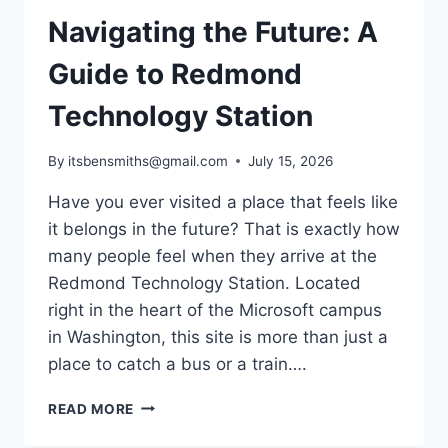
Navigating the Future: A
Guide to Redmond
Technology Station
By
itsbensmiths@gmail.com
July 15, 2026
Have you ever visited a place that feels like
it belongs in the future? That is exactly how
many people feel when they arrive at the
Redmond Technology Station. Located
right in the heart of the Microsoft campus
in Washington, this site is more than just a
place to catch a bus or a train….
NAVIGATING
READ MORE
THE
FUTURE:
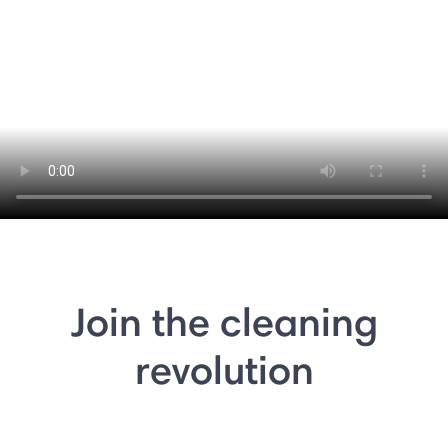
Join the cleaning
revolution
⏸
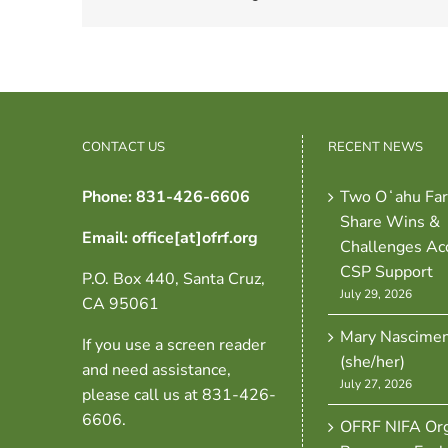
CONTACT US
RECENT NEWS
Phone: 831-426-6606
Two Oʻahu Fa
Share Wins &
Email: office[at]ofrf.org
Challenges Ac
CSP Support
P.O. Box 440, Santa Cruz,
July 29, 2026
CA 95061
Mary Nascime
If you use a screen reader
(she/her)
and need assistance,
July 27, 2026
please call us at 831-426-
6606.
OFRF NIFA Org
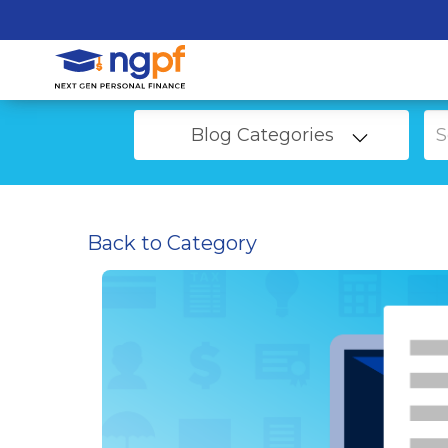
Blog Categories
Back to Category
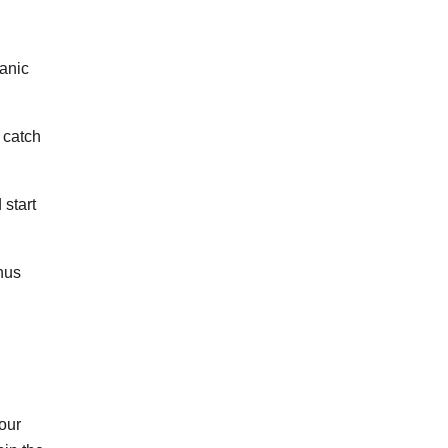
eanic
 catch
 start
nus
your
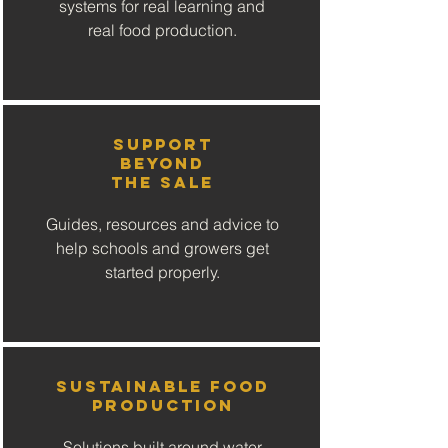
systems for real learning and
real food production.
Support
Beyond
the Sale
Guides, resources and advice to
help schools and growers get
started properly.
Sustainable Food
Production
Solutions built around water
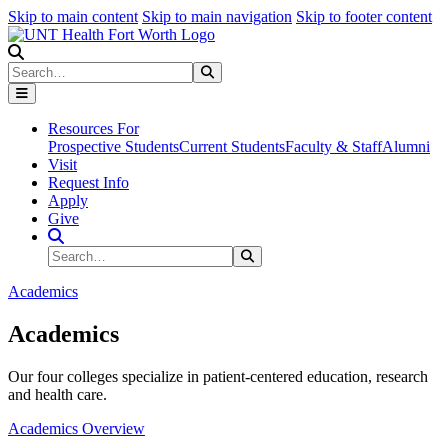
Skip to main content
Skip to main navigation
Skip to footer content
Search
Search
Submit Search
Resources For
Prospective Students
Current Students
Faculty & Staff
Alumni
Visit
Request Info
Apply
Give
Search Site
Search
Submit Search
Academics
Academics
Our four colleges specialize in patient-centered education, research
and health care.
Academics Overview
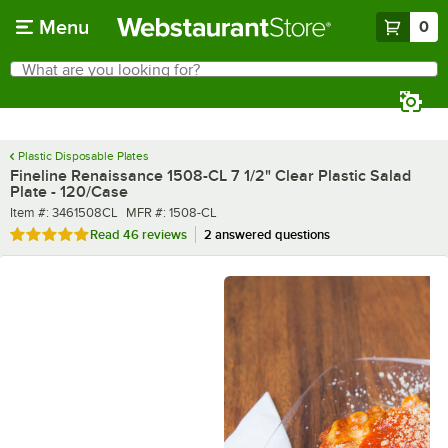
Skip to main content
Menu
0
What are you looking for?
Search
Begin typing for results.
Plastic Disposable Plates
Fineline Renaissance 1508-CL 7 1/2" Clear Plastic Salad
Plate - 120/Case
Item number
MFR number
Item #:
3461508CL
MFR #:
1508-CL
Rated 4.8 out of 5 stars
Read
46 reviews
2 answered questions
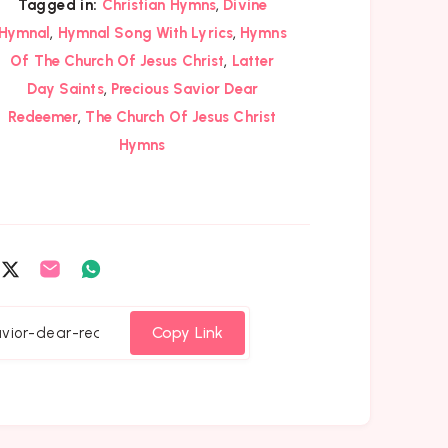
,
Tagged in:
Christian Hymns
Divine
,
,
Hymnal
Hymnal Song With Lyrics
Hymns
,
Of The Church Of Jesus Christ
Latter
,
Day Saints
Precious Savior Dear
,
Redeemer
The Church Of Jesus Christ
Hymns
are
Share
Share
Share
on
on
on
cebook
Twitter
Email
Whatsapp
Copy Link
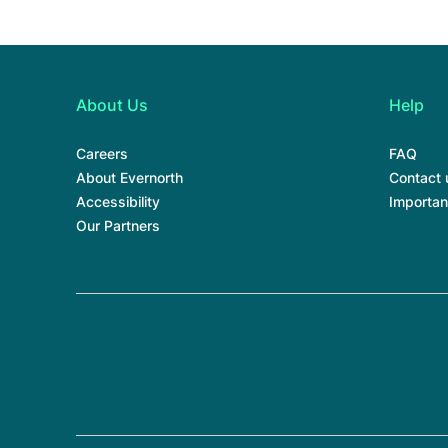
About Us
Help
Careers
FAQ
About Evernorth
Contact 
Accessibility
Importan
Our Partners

**WHAT IS NEEDED**
Since the pictures are not wanted, transcribe only the rest of the material above, exactly as it stands.

**RESPONSE BOX**
Navigating the Future: A
Guide to Redmond
Technology Station
By
itsbensmiths@gmail.com
July 15, 2026
Have you ever visited a place that feels like
it belongs in the future? That is exactly how
many people feel when they arrive at the
Redmond Technology Station. Located
right in the heart of the Microsoft campus
in Washington, this site is more than just a
place to catch a bus or a train….
NAVIGATING
READ MORE
THE
FUTURE:
Join the cleaning
revolution
⏸
CONTACT US
RECENT NEWS
Phone: 831-426-6606
Two Oʻahu Fa
Share Wins &
Email: office[at]ofrf.org
Challenges Ac
CSP Support
P.O. Box 440, Santa Cruz,
July 29, 2026
CA 95061
Mary Nascime
If you use a screen reader
(she/her)
and need assistance,
July 27, 2026
please call us at 831-426-
6606.
OFRF NIFA Org
Blog Categories
Back to Category
eanic
 catch
 start
nus
your
systems for real learning and
real food production.
Support
Beyond
the Sale
Guides, resources and advice to
help schools and growers get
started properly.
Sustainable Food
Production
Solutions built around water
Skip to main content
Skip to main navigation
Skip to footer content
Search
Search
Submit Search
Resources For
Prospective Students
Current Students
Faculty & Staff
Alumni
Visit
Request Info
Apply
Give
Search Site
Search
Submit Search
Academics
Academics
Our four colleges specialize in patient-centered education, research
and health care.
Academics Overview
Skip to main content
Menu
0
What are you looking for?
Search
Begin typing for results.
Plastic Disposable Plates
Fineline Renaissance 1508-CL 7 1/2" Clear Plastic Salad
Plate - 120/Case
Item number
MFR number
Item #:
3461508CL
MFR #:
1508-CL
Rated 4.8 out of 5 stars
Read
46 reviews
2 answered questions
,
Tagged in:
Christian Hymns
Divine
,
,
Hymnal
Hymnal Song With Lyrics
Hymns
,
Of The Church Of Jesus Christ
Latter
,
Day Saints
Precious Savior Dear
,
Redeemer
The Church Of Jesus Christ
Hymns
are
Share
Share
Share
on
on
on
cebook
Twitter
Email
Whatsapp
Copy Link
About Us
Help
Careers
FAQ
About Evernorth
Contact 
Accessibility
Importan
Our Partners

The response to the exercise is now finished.